Categorizing condensed matter physics and statistical mechanics? Categorizing condensed matter physics and statistical mechanics? How does one differentiate between these two? 
Can statistical mechanics be considered as a particular sub-field in condensed matter physics? 
Why is it so rare to see a research group on statistical physics/mechanics? But there will always be a condensed matter physics research group?
How about complex and non-linear systems? Chaos theory? Are they considered a field in condensed matter physics as well?
I'm particularly interested in the studies of the interactions of many body/nodes/objects that would lead to a collective behaviour like phase transition level like the Ising models. I am also interested in systems that are very random/disordered like chaotic systems. I want to learn more about entropy during graduate studies but I am not really sure how to express my interest in terms of "field".
 A: So physics is often all in one big dialogue with each other and these distinctions are much more nebulous than one would like, but there has been an informal classification where there are a bunch of subfields: condensed-matter physicists are very different from particle physicists, who are very different from biophysicists; one could easily add plasma physics, nuclear physics, fluid dynamics, and optics to these. But it's all really "airy-fairy", there are no firm boundaries.
Just to take as an example, particle vs condensed-matter physics, you might say "particle physics has to deal more with relativity, and a "zoo" of different particles with different statistics, and string theory; condensed matter physics has to deal more with statistical mechanics and all of the quasiparticles and such that you see in superconducting theory and beyond." This is independent of the different needs that both fields have in order to run experiments; you could expect to see a condensed-matter experimentalist in a cleanroom building an array of nanoscale devices; that's a world different from, say, a synchrotron where the whole building is the experiment.
But then if you poke at those criteria you would find that none of them were all that good.

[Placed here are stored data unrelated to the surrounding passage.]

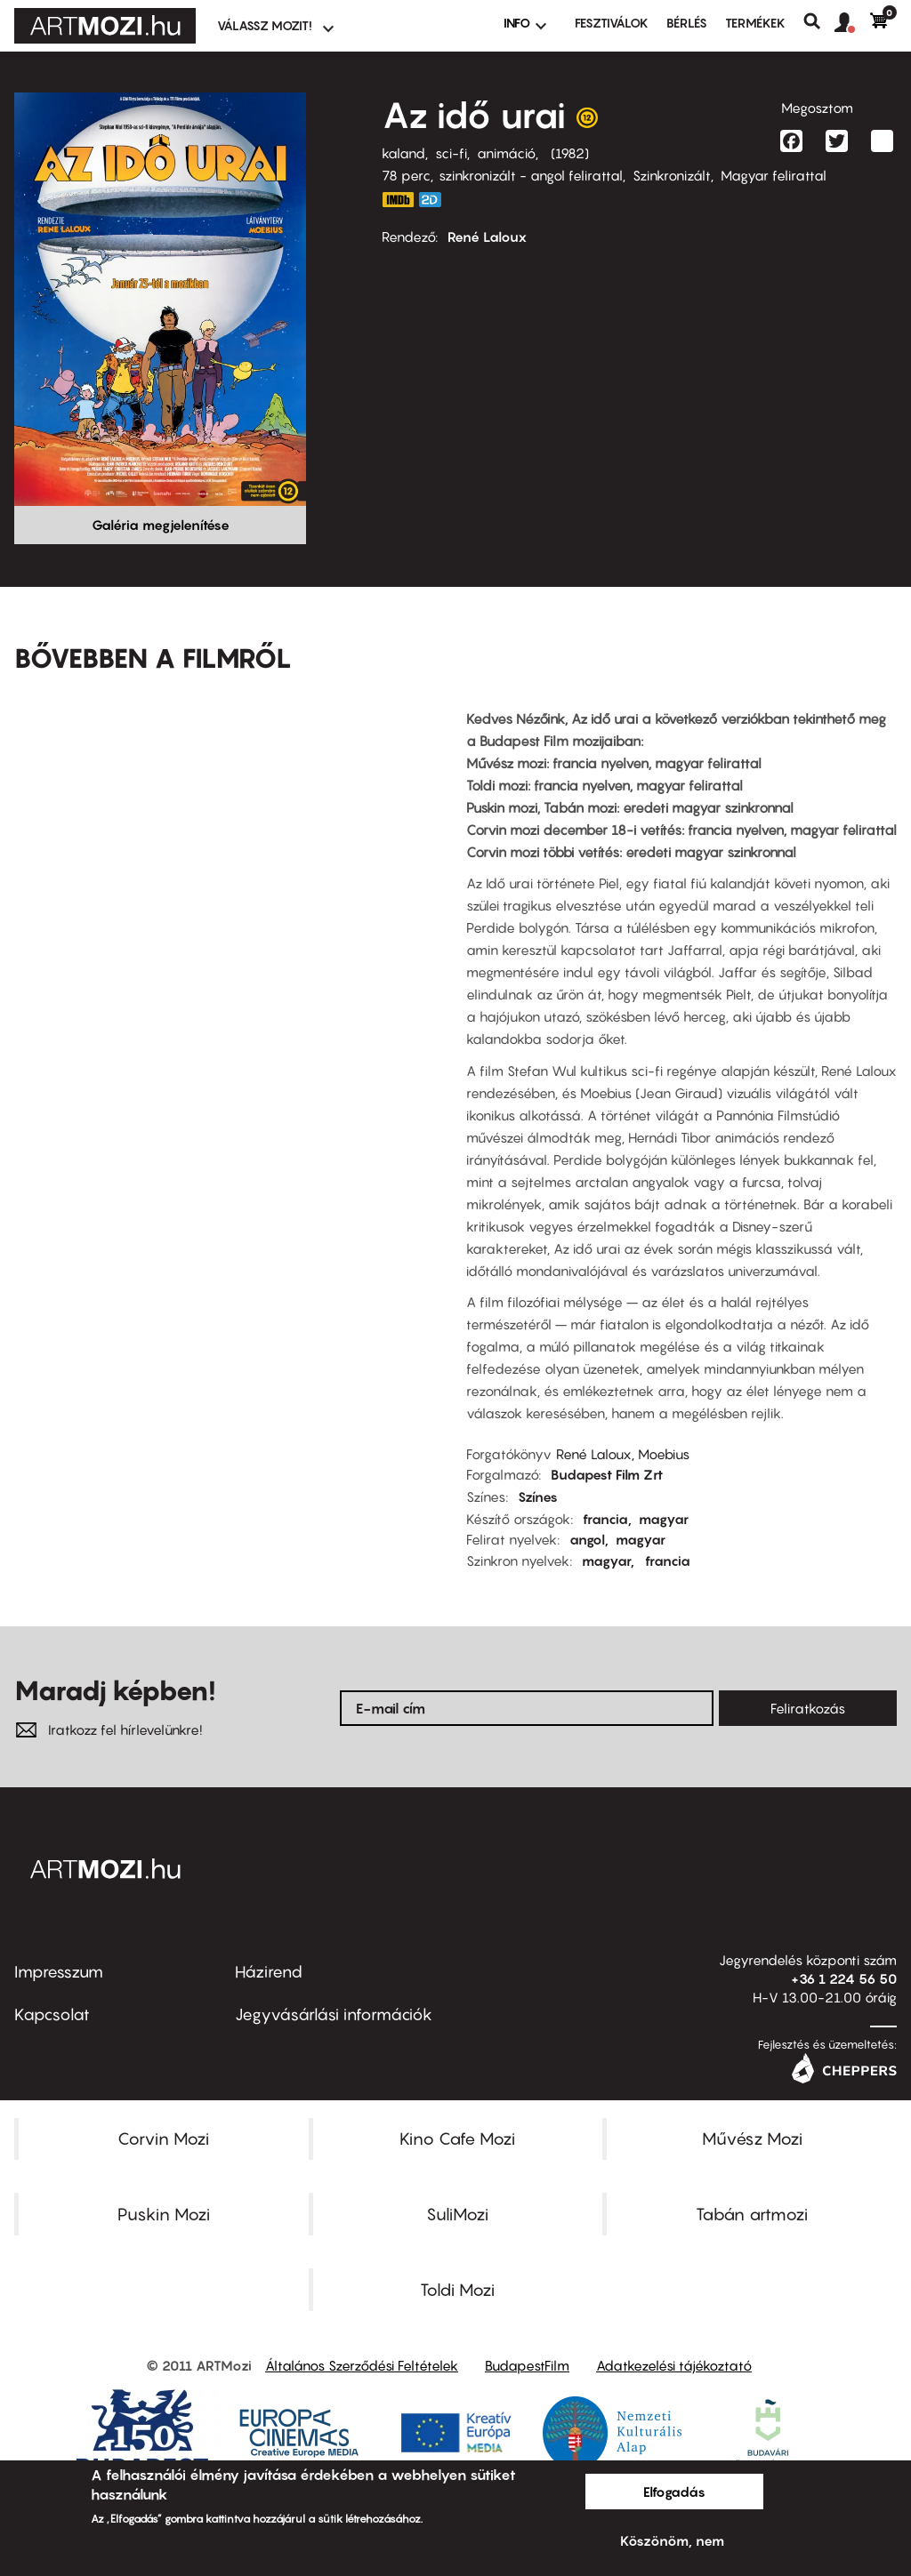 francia (605, 1519)
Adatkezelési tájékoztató (674, 2365)
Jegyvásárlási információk (333, 2014)
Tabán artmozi (752, 2214)
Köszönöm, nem (672, 2540)
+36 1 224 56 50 (844, 1978)
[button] (852, 23)
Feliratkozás (807, 1708)
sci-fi (451, 153)
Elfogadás (674, 2492)
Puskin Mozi (163, 2214)
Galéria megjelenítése (161, 525)
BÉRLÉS (686, 22)
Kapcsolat (52, 2014)
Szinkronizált (672, 175)
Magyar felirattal (773, 175)
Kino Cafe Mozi (457, 2138)
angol (587, 1539)
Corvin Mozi (163, 2138)
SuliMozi (457, 2214)
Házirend (268, 1971)
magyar (664, 1519)
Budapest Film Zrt (607, 1474)
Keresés (818, 21)
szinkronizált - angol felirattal (531, 175)
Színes (538, 1497)
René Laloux (487, 237)
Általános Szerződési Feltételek (361, 2365)
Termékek (755, 22)
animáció (506, 153)
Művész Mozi (752, 2138)
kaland (403, 153)
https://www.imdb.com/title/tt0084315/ (398, 199)
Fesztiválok (612, 22)
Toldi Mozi (457, 2289)
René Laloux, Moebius (622, 1454)
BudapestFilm (527, 2365)
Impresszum (58, 1971)
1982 (569, 153) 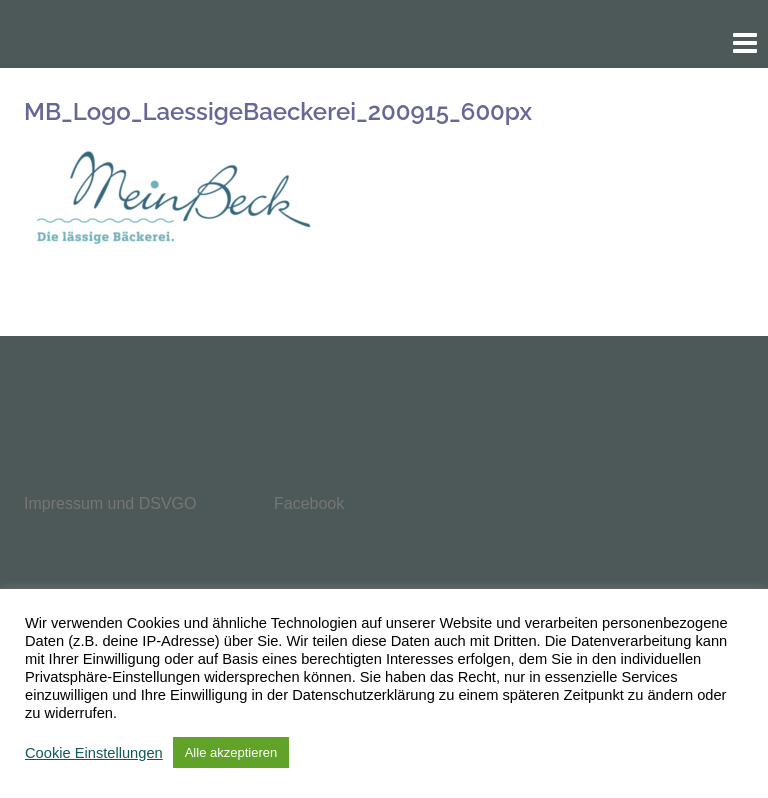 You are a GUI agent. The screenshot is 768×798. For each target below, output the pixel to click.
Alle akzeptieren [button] (231, 752)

That superconducting theory was the inspiration for the electroweak unification and the Higgs mechanism; now you will find condensed-matter physicists importing the AdS/CFT correspondence from string theory and speaking of relativistic electrons in graphene and designing experiments to observe Majorana fermions: so much for all of these distinctions. They are subcultures which routinely talk to each other and you would not be able to come in like a biologist and clearly state "these are the lions, these are the leopards" with a clear separation between the two populations.
Statistical mechanics is one of the tools of physics-as-a-whole, it's got applications in plasmas and condensed matter and biophysics moreso than in optics and particle physics: but it has some applications there too (lasing and some of the Big Bang cosmology discussions come to mind).
A: Complementing CR Drost's answer, with respect to the question:

How about complex and non-linear systems? Chaos theory? Are they considered a field in condensed matter physics as well?

No, certainly not.
Chaos Theory is part of Dynamical Systems theory, a branch of mathematics with applications in all sort of fields (see also this Math.SE question and this too). And it's a part of Physics too, at least in the senses that:


*

*Physicists like to apply the modus operandi of Physics to the field, as they do with so many others; and

*Dynamical Systems is obviously relevant to a science that occupies itself so much with finding equilibrium states and describing systems' evolution with time (or time-like variables).